Further details about the intervention, including resources for health professionals wishing to conduct similar programs, are provided at the study website:


The primary outcomes were time in sedentary, light, moderate and vigorous activity and serves of fruit, vegetables and ‘junk food’ [21].


Adolescents were instructed to wear Actical monitors (Respironics; Bend, Oregon, USA) on an elastic band on their right hip for all waking hours for 7 days except for during water-related activities. Data were collected in 15-second epochs. Diary information and visual inspection of the data were used to determine individual daily wear-time. Periods where participants attended CAFAP sessions or assessments were excluded from the data. Accelerometry data were processed using a customised LabView V7 (National Instruments, Austin, TX, USA) program to determine daily minutes of sedentary, light, moderate and vigorous physical activity using intensity cut-points for children [27]. Participants were included in the primary analysis at each assessment period if they had at least three days of at least 8 hours of wear-time [28].

Food Intake.

Dietary intake was assessed using a 3-day food record including one weekend day. Adolescents were trained in completing the record and estimating portion size using household measures. The completed food record was reviewed by the research dietitian and details were clarified with the adolescent. The records were analysed for the number of serves of fruits and vegetables, determined according to the Australian Guide to Healthy Eating serve sizes [29], and junk food according to published criteria [29],[30]. Serves of fruit (150 g fresh fruit and 30 g dried fruit) were calculated excluding fruit juice, given the difficulty in identifying juice that had been sweetened and the propensity to consume excessive amounts of juice. Vegetables (75 g) included all vegetables other than fried potato, which were included in the junk food serves. The term ‘junk food’ was used to describe foods that are considered energy-dense, nutrient-poor foods [29],[30] and do not belong to the core food groups. To account for the typically high prevalence of underreporting in self-reported food intake [31], underreporting ratios were calculated. Total energy expenditure was estimated from resting energy expenditure calculations [32], and activity energy expenditure from individual participant accelerometer data [33]. When accelerometer data was missing, energy activity energy expenditure was calculated for a sedentary individual [33]. A ratio of reported energy intake from diaries and total energy expenditure (rEI:TEE) was calculated and included as a continuous variable in the analyses [34],[35].

Other Measures.

Participants completed surveys of basic demographic information and anthropometric measurements were taken at each assessment at the community facility where the program was delivered. Weight and height were measured and used to calculate age and sex adjusted BMI z-scores [36]. Staff assessing outcomes were not blind to the participant's intervention stage, but did not have access to participant prior scores. Participants were not able to be blinded to the intervention. Data on adolescent fitness, food behaviours, perceived parent need-supportive behaviours, autonomous motivation, mental health and quality of life; parent mental health, autonomous motivation to support adolescents, demonstration of need-supportive behaviours, and family functioning; adolescent and parent perceptions of facilitator support; program fidelity; and adolescent, parent and facilitator perceptions of the program were collected and are being reported in detail elsewhere.

Statistical Analyses

Data were visually inspected for potential outliers. Outliers were checked for data entry errors and corrected where applicable, and biologically implausible values were removed. Data were screened for normality using histograms and multiple measures of location.

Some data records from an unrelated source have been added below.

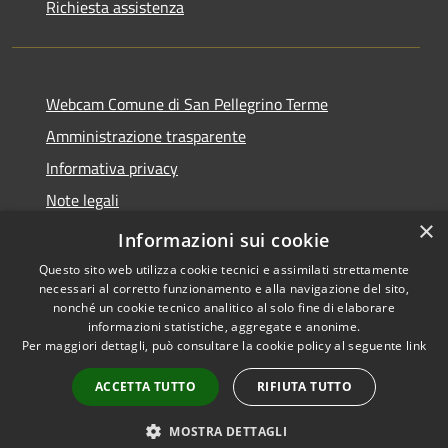
Richiesta assistenza
Webcam Comune di San Pellegrino Terme
Amministrazione trasparente
Informativa privacy
Note legali
×
Dichiarazione di accessibilità
Informazioni sui cookie
Questo sito web utilizza cookie tecnici e assimilati strettamente
necessari al corretto funzionamento e alla navigazione del sito,
nonché un cookie tecnico analitico al solo fine di elaborare
informazioni statistiche, aggregate e anonime.
RSS
Copyright © 2026 • Comune di
Per maggiori dettagli, può consultare la cookie policy al seguente
link
Accessibilità
San Pellegrino Terme •
Privacy
Municipium
Powered by
•
ACCETTA TUTTO
RIFIUTA TUTTO
Cookie
Accesso redazione
Mappa del sito
MOSTRA DETTAGLI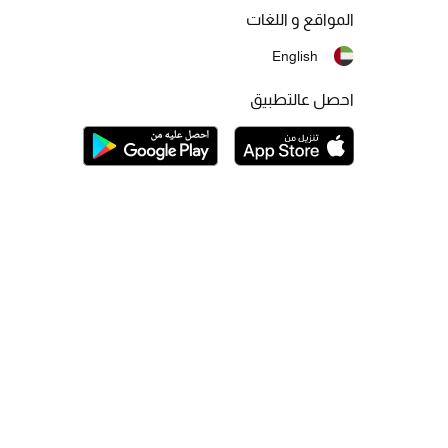
المواقع و اللغات
English
احصل عالتطبيق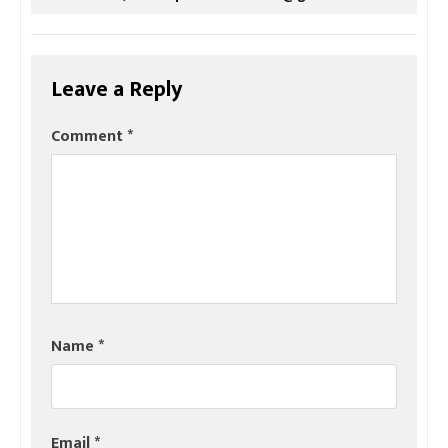
Leave a Reply
Comment
*
Name
*
Email
*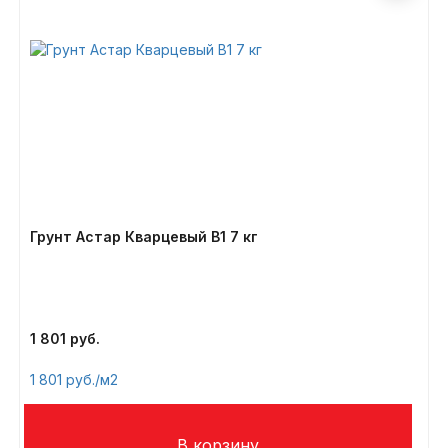
Грунт Астар Кварцевый В1 7 кг
1 801
1 801
/м2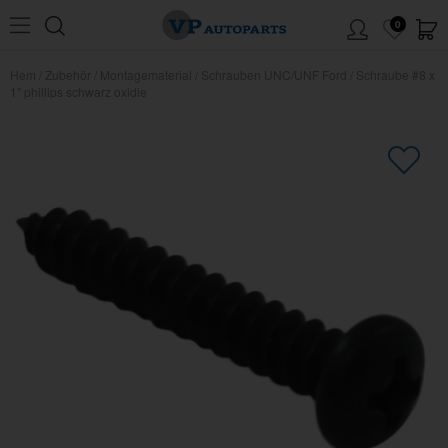
0
Hem
/
Zubehör
/
Montagematerial
/
Schrauben UNC/UNF Ford
/
Schraube #8 x
1" phillips schwarz oxidie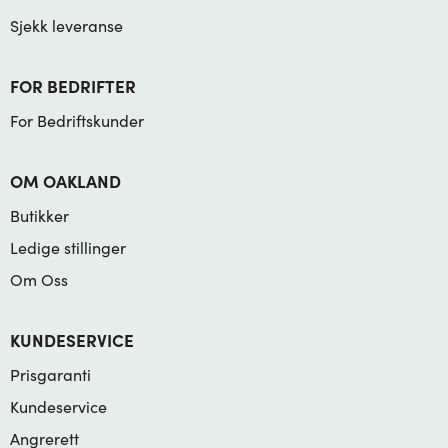
Sjekk leveranse
FOR BEDRIFTER
For Bedriftskunder
OM OAKLAND
Butikker
Ledige stillinger
Om Oss
KUNDESERVICE
Prisgaranti
Kundeservice
Angrerett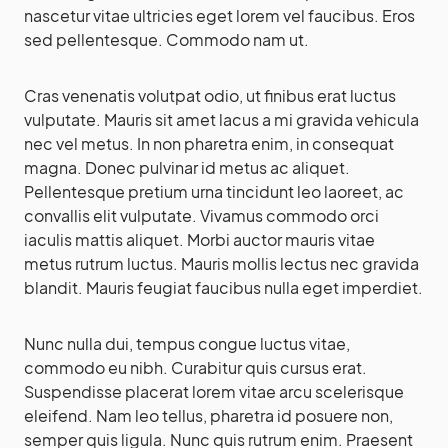
nascetur vitae ultricies eget lorem vel faucibus. Eros
sed pellentesque. Commodo nam ut.
Cras venenatis volutpat odio, ut finibus erat luctus
vulputate. Mauris sit amet lacus a mi gravida vehicula
nec vel metus. In non pharetra enim, in consequat
magna. Donec pulvinar id metus ac aliquet.
Pellentesque pretium urna tincidunt leo laoreet, ac
convallis elit vulputate. Vivamus commodo orci
iaculis mattis aliquet. Morbi auctor mauris vitae
metus rutrum luctus. Mauris mollis lectus nec gravida
blandit. Mauris feugiat faucibus nulla eget imperdiet.
Nunc nulla dui, tempus congue luctus vitae,
commodo eu nibh. Curabitur quis cursus erat.
Suspendisse placerat lorem vitae arcu scelerisque
eleifend. Nam leo tellus, pharetra id posuere non,
semper quis ligula. Nunc quis rutrum enim. Praesent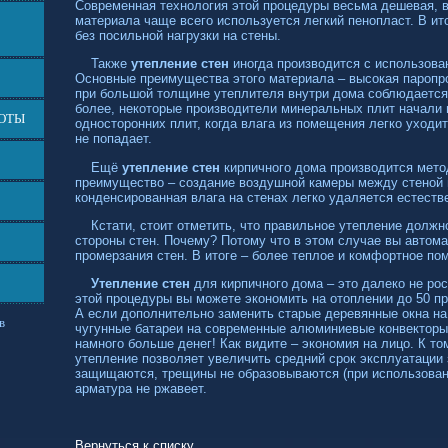
Современная технология этой процедуры весьма дешевая, в
материала чаще всего используется легкий пенопласт. В и
без посильной нагрузки на стены.
Также
утепление стен
иногда производится с использова
Основные преимущества этого материала – высокая паропро
при большой толщине утеплителя внутри дома соблюдается
более, некоторые производители минеральных плит начали 
БОТЫ
односторонних плит, когда влага из помещения легко уходит
не попадает.
Ещё
утепление стен
кирпичного дома производится мето
преимущество – создание воздушной камеры между стеной 
конденсированная влага на стенах легко удаляется естеств
Кстати, стоит отметить, что правильное утепление должн
стороны стен. Почему? Потому что в этом случае вы автом
промерзания стен. В итоге – более теплое и комфортное по
Утепление стен
для кирпичного дома – это далеко не рос
этой процедуры вы можете экономить на отоплении до 50 п
А если дополнительно заменить старые деревянные окна на
в
чугунные батареи на современные алюминиевые конвекторы
намного больше денег! Как видите – экономия на лицо. К т
утепление позволяет увеличить средний срок эксплуатации
защищаются, трещины не образовываются (при использовани
арматура не ржавеет.
Вернуться к списку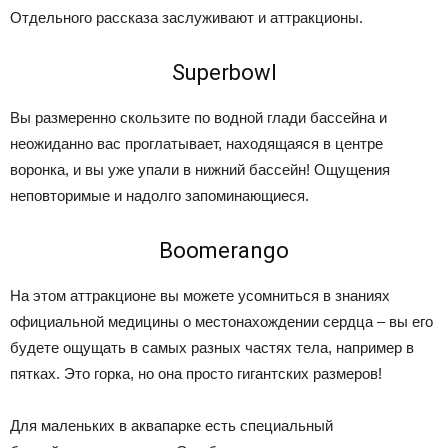
Отдельного рассказа заслуживают и аттракционы.
Superbowl
Вы размеренно скользите по водной глади бассейна и
неожиданно вас проглатывает, находящаяся в центре
воронка, и вы уже упали в нижний бассейн! Ощущения
неповторимые и надолго запоминающиеся.
Boomerango
На этом аттракционе вы можете усомниться в знаниях
официальной медицины о местонахождении сердца – вы его
будете ощущать в самых разных частях тела, например в
пятках. Это горка, но она просто гигантских размеров!
Для маленьких в аквапарке есть специальный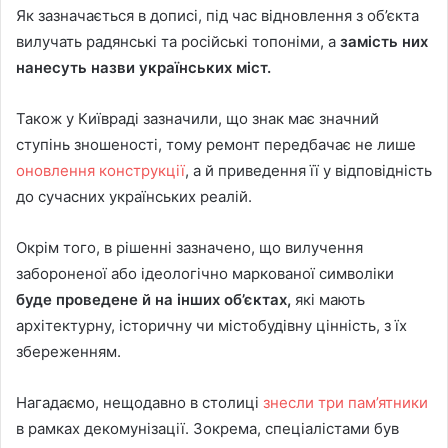
Як зазначається в дописі, під час відновлення з об’єкта
вилучать радянські та російські топоніми, а
замість них
нанесуть назви українських міст.
Також у Київраді зазначили, що знак має значний
ступінь зношеності, тому ремонт передбачає не лише
оновлення конструкції
, а й приведення її у відповідність
до сучасних українських реалій.
Окрім того, в рішенні зазначено, що вилучення
забороненої або ідеологічно маркованої символіки
буде проведене й на інших об’єктах,
які мають
архітектурну, історичну чи містобудівну цінність, з їх
збереженням.
Нагадаємо, нещодавно в столиці
знесли три пам’ятники
в рамках декомунізації. Зокрема, спеціалістами був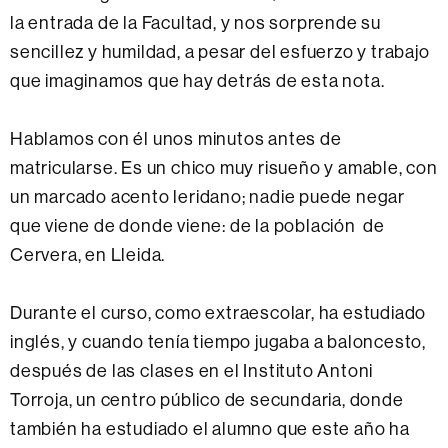
la entrada de la Facultad, y nos sorprende su
sencillez y humildad, a pesar del esfuerzo y trabajo
que imaginamos que hay detrás de esta nota.
Hablamos con él unos minutos antes de
matricularse. Es un chico muy risueño y amable, con
un marcado acento leridano; nadie puede negar
que viene de donde viene: de la población de
Cervera, en Lleida.
Durante el curso, como extraescolar, ha estudiado
inglés, y cuando tenía tiempo jugaba a baloncesto,
después de las clases en el Instituto Antoni
Torroja, un centro público de secundaria, donde
también ha estudiado el alumno que este año ha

Descriptive statistics were calculated (means and standard deviations) at each time point. A comparison of baseline values between those participants completing both the intervention and maintenance periods were compared with those not completing either the intervention or maintenance periods using ANOVA and Χ2.

To assess within-subject change, changes in physical activity were assessed using separate linear mixed models with random intercepts for sedentary, light, moderate and vigorous physical activity and adjusted for accelerometer wear-time. Participants who participated in at least 2 assessments were included in statistical models (total used in analysis, n = 56). Missing values were accounted for in the linear mixed models, which uses a likelihood-based estimation procedure resulting in non-biased estimates by imputation of missing responses based upon the surrounding responses and modelled covariance structure. Count data of servings of fruit, vegetables, and junk food were analysed using negative binomial regression utilising generalized estimating equations, with an exchangeable correlation structure and robust estimates of standard errors. Due to the bias that is likely to result from excluding underreporters [35], the ratio of estimated energy expenditure and reported energy intake was included in the models for food servings as a time-varying covariate [34]. Linear contrasts are presented as incidence rate ratios (IRR). Model fits were assessed through residual plots and diagnostics.

In all models, a priori linear contrasts compared the mean point estimate at each time point to pre-intervention point estimates. Further, the monthly rates of change over the following periods were estimated: the waitlist period between baseline and pre-intervention, the intervention period between pre-intervention and post-intervention, and the maintenance period between post-intervention and 12-months. Due to the waitlist control design, changes over the intervention and maintenance periods were compared to changes during the waitlist period. The change over periods was adjusted for varying time between assessments by expressing changes as rate of change per month rather than absolute change across the period. No explicit control for multiple comparisons was performed, rather 95% confidence intervals for all parameter estimates are presented together with actual p-values where appropriate. All analyses were conducted using Stata/IC 13.0 for Windows (StataCorp LP, College Station TX, USA).


Baseline Characteristics

Adolescents who completed the study were comparable to those who dropped out before completing the intensive intervention or during the maintenance phase except for the average number of days wearing the accelerometer and daily minutes of moderate physical activity (Table 2).

Table 2. Baseline characteristics of adolescents in Curtin University's Activity, Food, and Attitudes Program in total sample and those who did and did not complete the program (n, % or Mean (SD)).

Changes In Physical Activity And Sedentary Time

The changes in physical activity at each time point and the rate of monthly change over each period can be seen in Table 3. From baseline to pre-intervention (the waitlist period), there was a significant increase in the point estimate of sedentary time and a decrease in light physical activity as seen in Figure 2. Moderate and vigorous physical activity did not significantly change during the waitlist period.

Figure 2. Mean (+ standard error) changes in activity by intensity (results from mixed models).

Table 3. Mean (95%CI) physical activity and healthy eating point estimates and rates of change across the study.

Following the intensive 8-week intervention there was a small but non-significant reduction in the point estimate of sedentary time but the rate of change in sedentary time over the intervention period was significantly different to the rate of change over the waitlist period, indicating a decrease in sedentary behaviour during the intervention period. There were small but non-significant differences in light, moderate and vigorous point estimates after the intervention. The rate of change in moderate activity over the intervention period was significantly different to the rate of change during the waitlist period, indicating an increase in moderate activity during the intervention.

During the entire 12-month maintenance period there were only small changes in physical activity and sedentary time.

Changes In Servings Of Fruit, Vegetables, And Junk Food

Servings of fruits, vegetables and junk food did not change significantly from baseline to pre-intervention as seen in Table 3.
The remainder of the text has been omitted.